BY CHRISTOPHER CONOVER AND ANDREA KELLY Arizona Public Media
(Editor's note: Updated Oct. 24, 2011 to include information from U.S. Senate campaigns.)
Election Day for the U.S. House and Senate is still more than a year away, but the candidates are working in campaign mode.
Committees for incumbents and challengers are actively raising and spending money in advance of the full election season.
That’s according to campaign finance reports filed by candidates with the Federal Election Commission. The FEC this week released the latest round of quarterly reports.
As candidates continue to prepare for 2012 elections, political action committees, known as PACs, are playing an ever bigger role in campaign funding, including in many Arizona races.
ARIZONA CAMPAIGN FINANCE SUMMARY
Rep. Gabrielle Giffords, a Democrat representing District 8, raised $189,587 in the third quarter.
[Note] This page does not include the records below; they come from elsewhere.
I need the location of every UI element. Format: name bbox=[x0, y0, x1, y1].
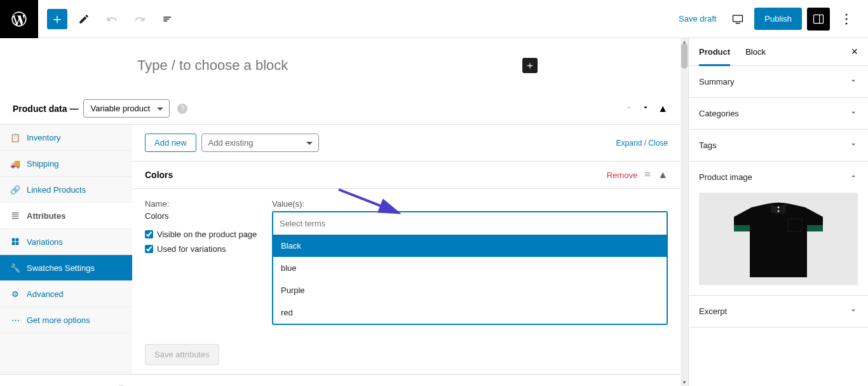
used-variations-checkbox-row[interactable]: Used for variations bbox=[145, 244, 259, 254]
tab-swatches-settings[interactable]: 🔧 Swatches Settings bbox=[0, 255, 132, 281]
product-image[interactable] bbox=[699, 193, 858, 285]
tab-get-more[interactable]: ⋯ Get more options bbox=[0, 307, 132, 333]
tab-inventory[interactable]: 📋 Inventory bbox=[0, 125, 132, 151]
settings-toggle-button[interactable] bbox=[807, 8, 830, 31]
chevron-down-icon bbox=[849, 306, 858, 317]
redo-button[interactable] bbox=[128, 8, 151, 31]
variations-icon bbox=[10, 237, 20, 247]
visible-checkbox[interactable] bbox=[145, 230, 153, 238]
outline-button[interactable] bbox=[156, 8, 179, 31]
move-up-icon[interactable]: ▲ bbox=[658, 103, 668, 114]
swatches-icon: 🔧 bbox=[10, 263, 20, 273]
svg-point-13 bbox=[778, 210, 780, 212]
used-variations-checkbox[interactable] bbox=[145, 245, 153, 253]
svg-rect-10 bbox=[16, 242, 19, 245]
panel-product-image[interactable]: Product image bbox=[689, 162, 868, 193]
save-draft-button[interactable]: Save draft bbox=[674, 9, 721, 29]
add-block-button[interactable]: ＋ bbox=[47, 9, 67, 29]
collapse-up-icon[interactable] bbox=[625, 103, 634, 114]
tab-attributes[interactable]: Attributes bbox=[0, 203, 132, 229]
svg-rect-8 bbox=[16, 238, 19, 242]
values-search-input[interactable] bbox=[273, 212, 667, 235]
svg-point-5 bbox=[846, 18, 848, 20]
edit-tool-button[interactable] bbox=[72, 8, 95, 31]
remove-attribute-link[interactable]: Remove bbox=[607, 170, 637, 180]
panel-excerpt[interactable]: Excerpt bbox=[689, 295, 868, 327]
more-menu-button[interactable] bbox=[835, 8, 858, 31]
gear-icon: ⚙ bbox=[10, 289, 20, 299]
dropdown-option[interactable]: blue bbox=[273, 257, 667, 279]
product-type-select[interactable]: Variable product bbox=[83, 99, 170, 118]
sidebar-tab-product[interactable]: Product bbox=[699, 38, 730, 65]
panel-summary[interactable]: Summary bbox=[689, 66, 868, 98]
sidebar-tab-block[interactable]: Block bbox=[745, 38, 766, 65]
chevron-down-icon bbox=[849, 140, 858, 151]
more-icon: ⋯ bbox=[10, 315, 20, 325]
add-existing-select[interactable]: Add existing bbox=[201, 134, 319, 152]
attribute-name-value: Colors bbox=[145, 211, 259, 221]
collapse-down-icon[interactable] bbox=[641, 103, 650, 114]
values-select-box[interactable]: Black blue Purple red bbox=[272, 211, 668, 325]
expand-close-link[interactable]: Expand / Close bbox=[616, 139, 668, 148]
block-placeholder[interactable]: Type / to choose a block ＋ bbox=[0, 38, 681, 93]
scroll-down-icon[interactable]: ▼ bbox=[681, 378, 688, 386]
dropdown-option[interactable]: Black bbox=[273, 235, 667, 257]
chevron-down-icon bbox=[849, 108, 858, 119]
svg-rect-0 bbox=[733, 15, 743, 22]
close-sidebar-button[interactable]: × bbox=[851, 45, 858, 59]
link-icon: 🔗 bbox=[10, 184, 20, 195]
svg-rect-7 bbox=[12, 238, 15, 242]
dropdown-option[interactable]: Purple bbox=[273, 279, 667, 301]
tab-advanced[interactable]: ⚙ Advanced bbox=[0, 281, 132, 307]
save-attributes-button[interactable]: Save attributes bbox=[145, 344, 219, 365]
help-icon[interactable]: ? bbox=[177, 104, 187, 114]
tab-variations[interactable]: Variations bbox=[0, 229, 132, 255]
values-label: Value(s): bbox=[272, 199, 668, 209]
values-dropdown: Black blue Purple red bbox=[273, 235, 667, 324]
svg-point-12 bbox=[778, 206, 780, 208]
panel-categories[interactable]: Categories bbox=[689, 98, 868, 130]
product-data-label: Product data — bbox=[13, 104, 78, 114]
sort-handle-icon[interactable] bbox=[644, 169, 651, 181]
scrollbar[interactable]: ▲ ▼ bbox=[681, 38, 688, 386]
svg-point-6 bbox=[846, 22, 848, 24]
collapse-attribute-icon[interactable]: ▲ bbox=[658, 169, 668, 181]
attribute-section-title: Colors bbox=[145, 170, 173, 180]
undo-button[interactable] bbox=[100, 8, 123, 31]
tab-linked-products[interactable]: 🔗 Linked Products bbox=[0, 177, 132, 203]
tab-shipping[interactable]: 🚚 Shipping bbox=[0, 151, 132, 177]
visible-checkbox-row[interactable]: Visible on the product page bbox=[145, 230, 259, 239]
inventory-icon: 📋 bbox=[10, 132, 20, 142]
attributes-icon bbox=[10, 210, 20, 221]
add-new-button[interactable]: Add new bbox=[145, 134, 196, 152]
panel-tags[interactable]: Tags bbox=[689, 130, 868, 162]
preview-button[interactable] bbox=[726, 8, 749, 31]
dropdown-option[interactable]: red bbox=[273, 301, 667, 324]
inline-add-block-button[interactable]: ＋ bbox=[522, 58, 538, 73]
svg-point-4 bbox=[846, 13, 848, 15]
chevron-up-icon bbox=[849, 172, 858, 183]
scrollbar-thumb[interactable] bbox=[681, 43, 688, 69]
wordpress-logo[interactable] bbox=[0, 0, 38, 38]
svg-rect-9 bbox=[12, 242, 15, 245]
chevron-down-icon bbox=[849, 76, 858, 87]
publish-button[interactable]: Publish bbox=[754, 8, 802, 30]
name-label: Name: bbox=[145, 199, 259, 209]
svg-rect-2 bbox=[814, 15, 824, 23]
shipping-icon: 🚚 bbox=[10, 158, 20, 169]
Her campaign spent $97,600 and has $878,936 cash on hand. Neither Giffords nor her staff has indicated whether she will run for another term, as she continues to recover from a Jan. 8 assassination attempt.
Republican state Sen. Frank Antenori has filed paperwork with the Internal Revenue Service to form an exploratory committee for a congressional run in Giffords’ current district. He has not filed reports with the IRS on his exploratory committee’s fund-raising or expenses.
Additionally, Antenori does not know what district he will run in because the Arizona Independent Redistricting Commission has not finalized district lines for the 2012 election cycle.
Rep. Raúl Grijalva, the Democrat representing District 7, raised $47,752 between July 1 and Sept. 30. His campaign spent $58,341 and has $59,389 in the bank.
Grijalva’s Republican challenger, Gabriela Saucedo Mercer, raised $34,678 in the same time period. She had $29,545 in expenses and has $5,133 left in her account.
The Congressional District 6 seat held by Republican Rep. Jeff Flake will be open next year because Flake is running for U.S. Senate. Fund-raising in that district is split among several GOP candidates competing for the party nomination.
Former Arizona House Speaker Kirk Adams, a Republican, raised $110,780 in the quarter for that race. His expenses totaled $38,099, and he has $281,916 in his campaign account.
In the same race, Republican Matt Salmon raised $158,136 and spent $87,544 in the third quarter. Salmon has $226,336.51 cash on hand.
Chuck Gray, also competing for the Republican nomination in District 6, raised $9,015 in the third quarter. He spent $8,552 and has $16,937 on hand.
Republican Travis Granthan brought in $65,575 in the quarter. His expenses totaled $40,854, and at the end of the reporting period he had $135,461 in the bank.
In Northern Arizona’s Congressional District 1, first-term Republican Rep. Paul Gosar raised $140,783 between July and September. He spent $103,654 and has $235,371 on hand.
Gosar’s challenger, Democrat Ann Kirkpatrick, lost the seat to him in 2010 and began campaigning again almost immediately. She raised $211,915 in the third quarter and spent $94,574. Kirkpatrick’s cash on hand is $215,723.
Republican U.S. Sen. Jon Kyl announced earlier this year that he is not running for reelection, which creates a rare open Senate seat. The race is quickly getting crowded with more people still debating whether they will get into the race.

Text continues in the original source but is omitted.